06:34 MS: So let's talk about the evolution of this idea of guests. Because that extends into something that's of immediate concern to a lot of students as the summer approaches, which is sub-letting. And not having a guest on the property, but basically having someone there in your place probably paying the rent to you, the tenant, and then you turn that money in exchange over to the landlord. What are the rights and obligations of someone who wants to sublet an apartment?

07:00 BC: So at Common Law, the rights were very, very, very open-ended, and both what the landlord and tenant can do or not do by way of sub-letting is one of the areas where there's many provisions in the legislation. So when a person sublets, when a tenant sublets, basically, it's as if the tenant is now passing on some of the individual rights that they have received from that bundle of rights to a person that hold through a contract through them.

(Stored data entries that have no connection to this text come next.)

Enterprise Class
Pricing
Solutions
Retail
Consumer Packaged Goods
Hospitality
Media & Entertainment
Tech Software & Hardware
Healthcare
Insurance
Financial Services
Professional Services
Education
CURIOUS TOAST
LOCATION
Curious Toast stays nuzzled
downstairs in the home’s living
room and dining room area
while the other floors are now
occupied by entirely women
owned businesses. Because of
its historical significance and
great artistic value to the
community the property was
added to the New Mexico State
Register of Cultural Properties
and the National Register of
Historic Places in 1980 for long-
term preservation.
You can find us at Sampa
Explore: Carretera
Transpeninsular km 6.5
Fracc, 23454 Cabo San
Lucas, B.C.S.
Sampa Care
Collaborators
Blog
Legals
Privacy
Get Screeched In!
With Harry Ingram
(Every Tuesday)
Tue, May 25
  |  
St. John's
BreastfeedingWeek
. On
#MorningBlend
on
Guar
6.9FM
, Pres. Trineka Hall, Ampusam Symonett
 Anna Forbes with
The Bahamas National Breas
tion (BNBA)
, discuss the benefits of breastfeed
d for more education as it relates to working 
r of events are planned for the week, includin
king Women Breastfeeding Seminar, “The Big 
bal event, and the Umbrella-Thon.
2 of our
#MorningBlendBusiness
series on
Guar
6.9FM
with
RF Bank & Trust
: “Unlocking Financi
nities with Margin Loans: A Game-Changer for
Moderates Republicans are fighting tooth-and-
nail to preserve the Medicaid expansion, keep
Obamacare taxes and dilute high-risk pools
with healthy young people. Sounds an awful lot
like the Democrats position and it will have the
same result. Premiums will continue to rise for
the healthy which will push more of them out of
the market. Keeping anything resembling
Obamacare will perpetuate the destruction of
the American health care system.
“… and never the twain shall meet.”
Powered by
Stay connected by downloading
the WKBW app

So it's like a second level contract. When you sublet though, you don't do anything to extinguish the obligations of the tenant. So the tenant and the sub-tenant can agree to any rent that they want, the legislation says that can't be more than the rent that the tenant themselves is paying. So that puts an upward cap on how much they can charge. The legislation also says that a landlord cannot un... That a landlord needs to consent to the sub-tenant, but cannot unreasonably withhold that consent.

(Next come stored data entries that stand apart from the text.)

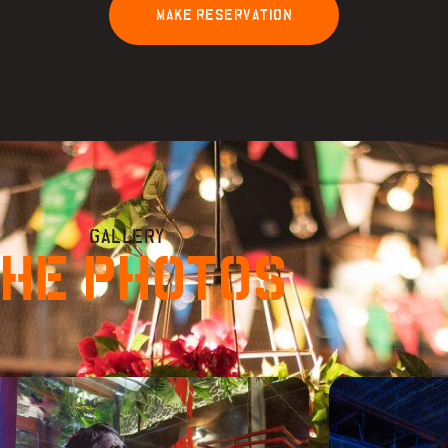
M
A
K
E
R
E
S
E
R
V
A
T
I
O
N
GALLERY
HE PHOTOS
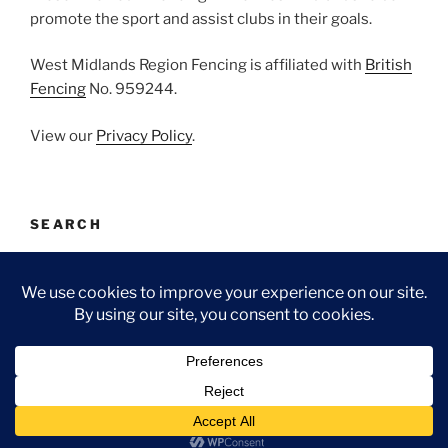
promote the sport and assist clubs in their goals.
West Midlands Region Fencing is affiliated with
British
Fencing
No. 959244.
View our
Privacy Policy
.
SEARCH
Search
Search
for:
Facebook
Email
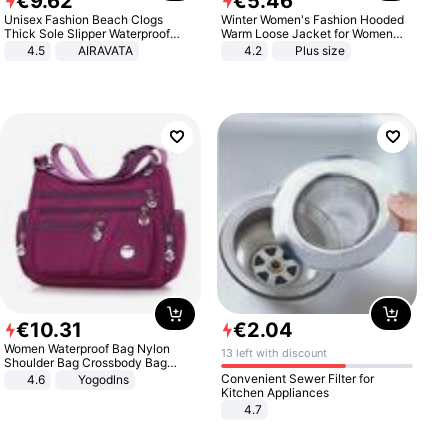
€
9
.
62
€
5
.
46
Unisex Fashion Beach Clogs
Winter Women's Fashion Hooded
Thick Sole Slipper Waterproof
Warm Loose Jacket for Women
Anti-Slip Sandals Flip Flops for
Patchwork Outerwear Zipper
4.5
AIRAVATA
4.2
Plus size
Women Men
Ladies Plus Size Sweaters
€
10
.
31
€
2
.
04
Women Waterproof Bag Nylon
13 left with discount
Shoulder Bag Crossbody Bag
Casual Handbags
Convenient Sewer Filter for
4.6
Yogodlns
Kitchen Appliances
4.7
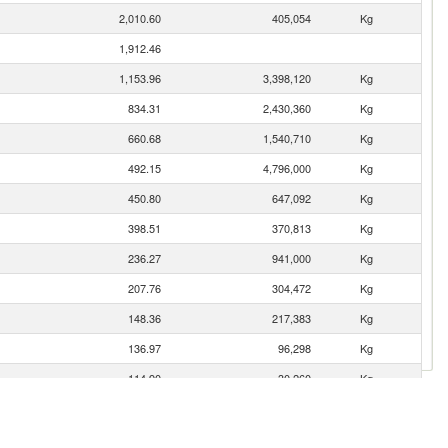
2,010.60
405,054
Kg
1,912.46
1,153.96
3,398,120
Kg
834.31
2,430,360
Kg
660.68
1,540,710
Kg
492.15
4,796,000
Kg
450.80
647,092
Kg
398.51
370,813
Kg
236.27
941,000
Kg
207.76
304,472
Kg
148.36
217,383
Kg
136.97
96,298
Kg
114.90
30,260
Kg
113.56
21,184
Kg
103.32
127,747
Kg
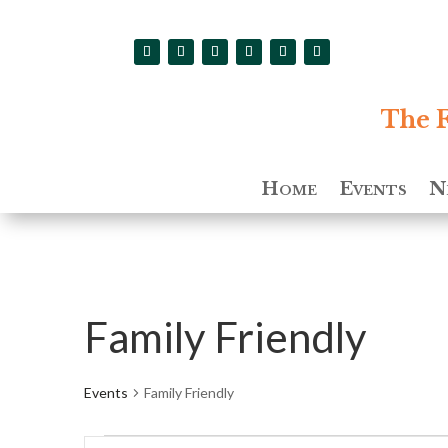
The F
Home
Events
N
Family Friendly
Events
Family Friendly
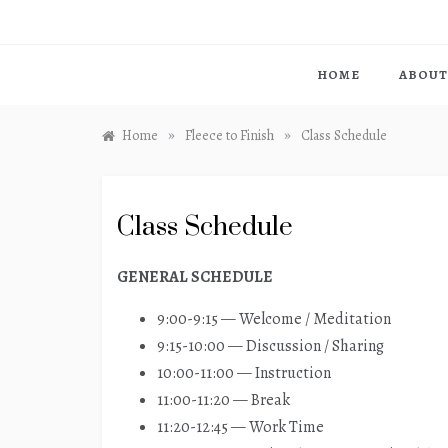
HOME
ABOUT
»
»
Home
Fleece to Finish
Class Schedule
Class Schedule
GENERAL SCHEDULE
9:00-9:15 — Welcome / Meditation
9:15-10:00 — Discussion / Sharing
10:00-11:00 — Instruction
11:00-11:20 — Break
11:20-12:45 — Work Time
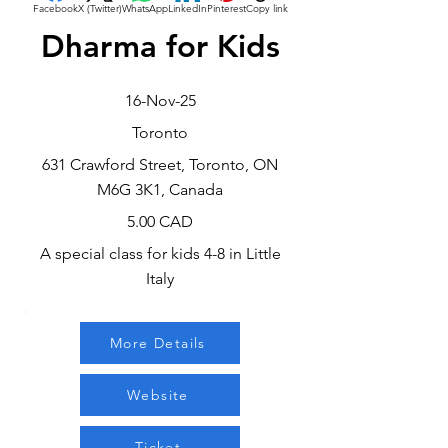
Facebook
X (Twitter)
WhatsApp
LinkedIn
Pinterest
Copy link
Dharma for Kids
16-Nov-25
Toronto
631 Crawford Street, Toronto, ON
M6G 3K1, Canada
5.00 CAD
A special class for kids 4-8 in Little
Italy
More Details
Website
Ticket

08:01 BC: So if a tenant comes to a landlord and says, "I'll be gone for the summer, but here's a graduate student that will be in town for the summer. I'd like to sublet to them," the landlord cannot unreasonably refuse that. But if the sub-tenant then subsequently trashes the place, or doesn't pay rent to the tenant, that in no way relieves the tenant who has sublet from their obligations. So when you choose to sublet, you're still really retaining responsibility for the tenancy yourself, and if anything goes wrong with your sub-tenant, that's a matter between you and the sub-tenant, your obligations to landlord still survive.

08:38 MS: So it doesn't feel like there's a difference here between whether you inform the landlord or not; informing the landlord is obviously probably a good idea and a polite thing to do, but it doesn't remove any obligations from the tenant if they tell the landlord what's happening, saying, "Hey, I'm sub-letting this place," doesn't remove any obligation from me as a tenant, I still assume all the obligations I normally would.

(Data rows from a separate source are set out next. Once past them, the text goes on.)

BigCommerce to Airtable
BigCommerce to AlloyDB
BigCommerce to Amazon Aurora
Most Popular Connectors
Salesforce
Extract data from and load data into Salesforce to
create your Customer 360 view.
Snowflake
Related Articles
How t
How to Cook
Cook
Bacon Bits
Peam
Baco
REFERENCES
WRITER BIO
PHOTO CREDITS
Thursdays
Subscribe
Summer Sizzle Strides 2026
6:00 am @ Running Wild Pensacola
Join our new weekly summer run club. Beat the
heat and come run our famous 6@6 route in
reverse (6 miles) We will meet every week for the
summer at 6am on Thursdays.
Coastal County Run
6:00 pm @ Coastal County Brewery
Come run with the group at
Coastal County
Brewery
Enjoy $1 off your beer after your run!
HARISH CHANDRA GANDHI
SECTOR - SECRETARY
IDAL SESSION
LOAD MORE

09:00 BC: That's correct, and so... And because there's no relationship, no contractual relationship between the sub-tenant and the landlord individually. Now, the law recognizes that landlords may want to know who it is that's residing in their premises, they wanna make sure that this is a person that's allowed to stay there, and not someone that's breaking in and stealing your stuff, for example. They may wanna know who's been provided with a key to the building. So that's why the legislation says that the landlord... You need landlord consent to sublet, but that the landlord cannot withhold that consent unless there's a really strong reason, such as, for example, the landlord finds out that this sub-tenant had trashed three previous places, or something of that nature.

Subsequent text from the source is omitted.